RB: My early beliefs have been confirmed that the Vietnam War was contrived primarily for political gain. I stop short of being a pacifist, but our recent wars have repeated the past and done much damage to our nation’s credibility and honor – not to mention the loss of lives. Much more has been lost than gained.
KP: You’ve had a rather eventful life. If there’s one thing that you would take away from it as an important life lesson, what would it be?
RB: Determine who you are at an early age and let nothing interfere with pursuing your dreams.
KP: The book contained very little about your siblings. Was that intentional?
RB: Yes. Those experiences were not particularly relevant to the story.
KP: What keeps you busy nowadays?
RB: I’m drifting creatively – trying to find a significant theme story to write about. I’m still very much into photography and art, but not on a professional level.
KP: Was writing about the war and the losses you suffered cathartic or did it open up old wounds all over again?
RB: Writing “One Helluva Life” indeed opened old wounds and was very difficult to get through. It was cathartic to the extent that the memories are now put to rest for the most part. Like most people with PTSD, however, it doesn’t take much to bring them back to the surface again.
KP: Do you think your memoir will help other veterans struggling with PTSD?
RB: It has already helped many veterans and others with traumatic life experiences. The responses have been very gratifying.
KP: Is there another book in the works?
RB: Always, but nothing of the scale of “One Helluva Life” has come to mind. I’m working on it.
KP: Is there anything that you would have undone, if possible or approached differently in this life?
RB: Sure. First and foremost would have been to pursue art at an early age and stuck with it throughout my life, regardless of the cost. I would have been much more successful and the story would have been much different.

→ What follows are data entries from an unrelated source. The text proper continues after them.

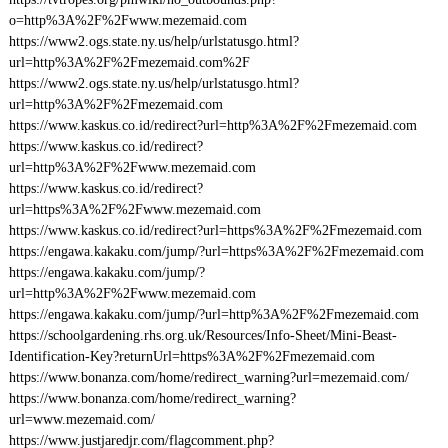
o=http%3A%2F%2Fwww.mezemaid.com
https://www2.ogs.state.ny.us/help/urlstatusgo.html?
url=http%3A%2F%2Fmezemaid.com%2F
https://www2.ogs.state.ny.us/help/urlstatusgo.html?
url=http%3A%2F%2Fmezemaid.com
https://www.kaskus.co.id/redirect?url=http%3A%2F%2Fmezemaid.com
https://www.kaskus.co.id/redirect?
url=http%3A%2F%2Fwww.mezemaid.com
https://www.kaskus.co.id/redirect?
url=https%3A%2F%2Fwww.mezemaid.com
https://www.kaskus.co.id/redirect?url=https%3A%2F%2Fmezemaid.com
https://engawa.kakaku.com/jump/?url=https%3A%2F%2Fmezemaid.com
https://engawa.kakaku.com/jump/?
url=http%3A%2F%2Fwww.mezemaid.com
https://engawa.kakaku.com/jump/?url=http%3A%2F%2Fmezemaid.com
https://schoolgardening.rhs.org.uk/Resources/Info-Sheet/Mini-Beast-
Identification-Key?returnUrl=https%3A%2F%2Fmezemaid.com
https://www.bonanza.com/home/redirect_warning?url=mezemaid.com/
https://www.bonanza.com/home/redirect_warning?
url=www.mezemaid.com/
https://www.justjaredjr.com/flagcomment.php?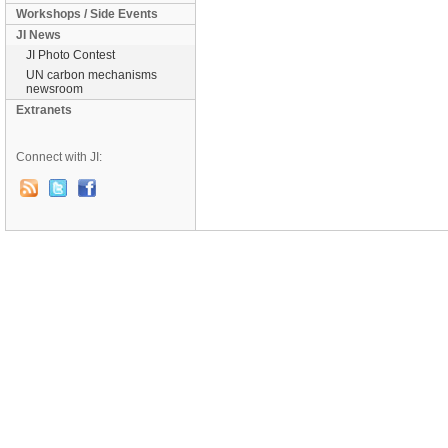
Workshops / Side Events
JI News
JI Photo Contest
UN carbon mechanisms
newsroom
Extranets
Connect with JI:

KP: Do you have any future plans to showcase your artwork and photographs to the general public?
RB: My artistic focus is on photography. If I develop a unique body of work, I will certainly want to show it – not so much for the commercial success, but to be acknowledged as an artist.
KP: Thank you Roger Blake for your time. It has truly been an honor. And all the very best for your book!
RB: Thank you. It has been my pleasure.